Managing project files
Monday, March 27, 2006
As I accumulate projects (both new and completed), the maintenance and storage of the project files becomes increasingly important. There are two important goals for a file structure: find things quickly and don’t lose anything. My current strategy is as follows:
Every project has a consistent folder structure:
|-- analysis
|-- data
|-- db
|-- doc
|-- fig
`-- utils
analysis holds the R source files of the analysis. These, typically, are experiments and snippets of code. The main analyses are in the doc directory.
data contains data files. Generally, these are csv files from clients.

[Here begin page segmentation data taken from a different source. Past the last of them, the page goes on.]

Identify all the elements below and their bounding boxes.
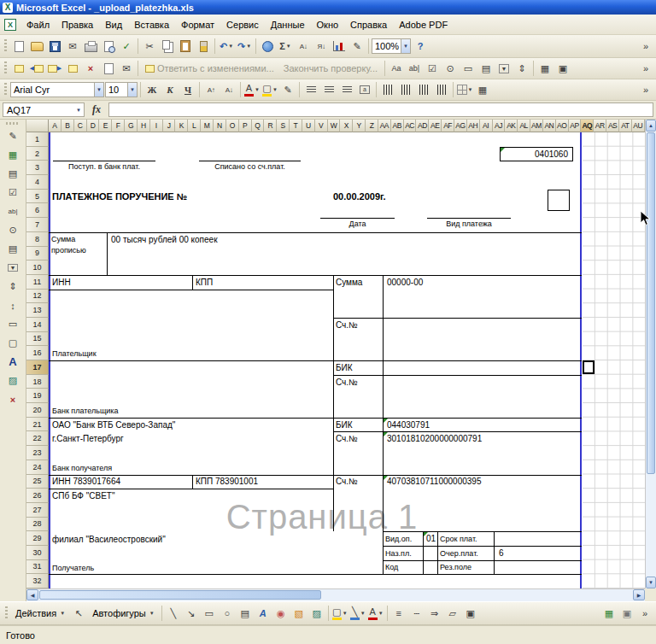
select-all-corner[interactable] (26, 120, 49, 132)
column-header[interactable]: V (315, 120, 328, 132)
menu-item[interactable]: Вставка (128, 16, 175, 33)
row-header[interactable]: 14 (26, 318, 49, 332)
print-button[interactable] (82, 38, 99, 55)
copy-button[interactable] (159, 38, 176, 55)
row-header[interactable]: 17 (26, 360, 49, 375)
barcode-style-button[interactable] (415, 81, 432, 98)
row-header[interactable]: 26 (26, 489, 49, 503)
column-header[interactable]: AK (505, 120, 518, 132)
draw-menu-button[interactable]: Действия▼ (11, 606, 69, 620)
title-bar[interactable]: X Microsoft Excel - _upload_platezhka.xl… (0, 0, 656, 15)
help-button[interactable]: ? (412, 38, 429, 55)
select-objects-button[interactable]: ↖ (70, 605, 87, 622)
scroll-up-button[interactable]: ▲ (646, 120, 656, 132)
column-header[interactable]: AQ (581, 120, 594, 132)
clipart-button[interactable]: ▧ (290, 605, 308, 622)
new-button[interactable] (10, 38, 27, 55)
align-right-button[interactable] (338, 81, 355, 98)
option-control-button[interactable]: ⊙ (442, 60, 459, 77)
column-header[interactable]: O (226, 120, 239, 132)
drawing-button[interactable]: ✎ (348, 38, 366, 55)
properties-button[interactable]: ▤ (3, 165, 23, 183)
font-name-select[interactable]: Arial Cyr▼ (10, 82, 104, 97)
row-header[interactable]: 8 (26, 232, 49, 247)
undo-button[interactable]: ↶▼ (218, 38, 235, 55)
redo-button[interactable]: ↷▼ (236, 38, 253, 55)
horizontal-scroll-thumb[interactable] (39, 590, 321, 600)
row-header[interactable]: 4 (26, 175, 49, 190)
text-box-button[interactable]: ▤ (237, 605, 254, 622)
increase-font-button[interactable]: А↑ (202, 81, 220, 98)
column-header[interactable]: AI (480, 120, 493, 132)
column-header[interactable]: I (150, 120, 163, 132)
row-header[interactable]: 2 (26, 147, 49, 161)
active-cell[interactable] (583, 360, 594, 374)
formula-input[interactable] (108, 102, 653, 117)
rectangle-button[interactable]: ▭ (201, 605, 218, 622)
row-header[interactable]: 28 (26, 518, 49, 532)
dash-style-button[interactable]: ┄ (408, 605, 425, 622)
row-header[interactable]: 24 (26, 460, 49, 475)
paste-button[interactable] (177, 38, 194, 55)
update-file-button[interactable] (100, 60, 117, 77)
column-header[interactable]: P (239, 120, 252, 132)
column-header[interactable]: W (328, 120, 341, 132)
sort-ascending-button[interactable]: А↓ (295, 38, 312, 55)
italic-button[interactable]: К (161, 81, 179, 98)
column-header[interactable]: AM (530, 120, 543, 132)
shape-line-color-button[interactable]: ╲▼ (349, 605, 366, 622)
name-box[interactable]: AQ17▼ (3, 102, 85, 117)
previous-comment-button[interactable]: ◀ (28, 60, 45, 77)
column-header[interactable]: A (49, 120, 62, 132)
column-header[interactable]: J (163, 120, 176, 132)
column-header[interactable]: X (340, 120, 353, 132)
column-header[interactable]: B (62, 120, 74, 132)
line-style-button[interactable]: ≡ (390, 605, 407, 622)
spelling-button[interactable]: ✓ (118, 38, 135, 55)
column-header[interactable]: L (188, 120, 201, 132)
shadow-style-button[interactable]: ▱ (444, 605, 461, 622)
row-header[interactable]: 9 (26, 247, 49, 261)
column-header[interactable]: Q (252, 120, 265, 132)
column-header[interactable]: AA (378, 120, 391, 132)
groupbox-form-button[interactable]: ▢ (3, 334, 23, 352)
align-center-button[interactable] (320, 81, 337, 98)
column-header[interactable]: AO (556, 120, 569, 132)
print-preview-button[interactable] (100, 38, 117, 55)
column-header[interactable]: AB (391, 120, 404, 132)
zoom-select[interactable]: 100%▼ (372, 38, 411, 54)
sort-descending-button[interactable]: Я↓ (313, 38, 330, 55)
fill-color-button[interactable]: ▢▼ (261, 81, 278, 98)
spreadsheet-cells[interactable]: Страница 1 (49, 132, 645, 588)
barcode-style-button[interactable] (397, 81, 414, 98)
row-header[interactable]: 23 (26, 446, 49, 460)
row-header[interactable]: 31 (26, 560, 49, 575)
menu-item[interactable]: Окно (311, 16, 345, 33)
toolbar-options-button[interactable]: » (637, 60, 654, 77)
toolbar-options-button[interactable]: » (636, 605, 653, 622)
arrow-style-button[interactable]: ⇒ (426, 605, 443, 622)
column-header[interactable]: AN (543, 120, 556, 132)
spinner-form-button[interactable]: ↕ (3, 296, 23, 314)
border-pencil-button[interactable]: ✎ (279, 81, 296, 98)
send-mail-button[interactable]: ✉ (118, 60, 135, 77)
row-header[interactable]: 25 (26, 475, 49, 489)
toolbar-options-button[interactable]: » (637, 38, 654, 55)
column-header[interactable]: M (201, 120, 214, 132)
scroll-down-button[interactable]: ▼ (646, 577, 656, 588)
column-header[interactable]: AE (429, 120, 442, 132)
menu-item[interactable]: Формат (175, 16, 220, 33)
barcode-style-button[interactable] (433, 81, 450, 98)
column-header[interactable]: AF (442, 120, 454, 132)
row-header[interactable]: 7 (26, 218, 49, 232)
row-header[interactable]: 1 (26, 132, 49, 147)
column-header[interactable]: N (214, 120, 226, 132)
column-header[interactable]: AD (416, 120, 429, 132)
column-header[interactable]: F (112, 120, 125, 132)
column-header[interactable]: C (74, 120, 87, 132)
column-header[interactable]: AT (619, 120, 632, 132)
font-color-button[interactable]: А▼ (243, 81, 261, 98)
insert-picture-button[interactable]: ▨ (308, 605, 325, 622)
checkbox-form-button[interactable]: ☑ (3, 184, 23, 202)
draw-pencil-button[interactable]: ✎ (3, 127, 23, 145)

db is for sql dumps of databases and sqlite files. I prefer working with databases over flat text files or Excel spreadsheets. These files are kept in the data folder and converted to sql databases for analyses.
doc holds the analysis and writeup as a Sweave file. This combines R and LaTeX to create a complete document from one source file.
fig is for diagrams and plots. Many of these are generated when processing the Sweave file, but some are constructed from other sources.
utils holds scripts and binaries that are required to run the analysis.
This entire directory structure is maintained with Subversion, so I have a record of changes and can access the project files from any networked computer.
Finally, once a project is complete, I archive the project and construct a sha checksum of the zip file.
openssl dgst -sha1 -out checksums.txt archive.zip
This checksum allows me to verify that the archive remains stable over time. Coupled with a good backup routine, this should keep the project files safe.
This may seem elaborate, but data and their analyses are too important to be left scattered around a laptop’s hard drive.
One other approach I’ve considered is using the R package structure to maintain projects. This is a useful guide, but the process seems too involved for my purposes.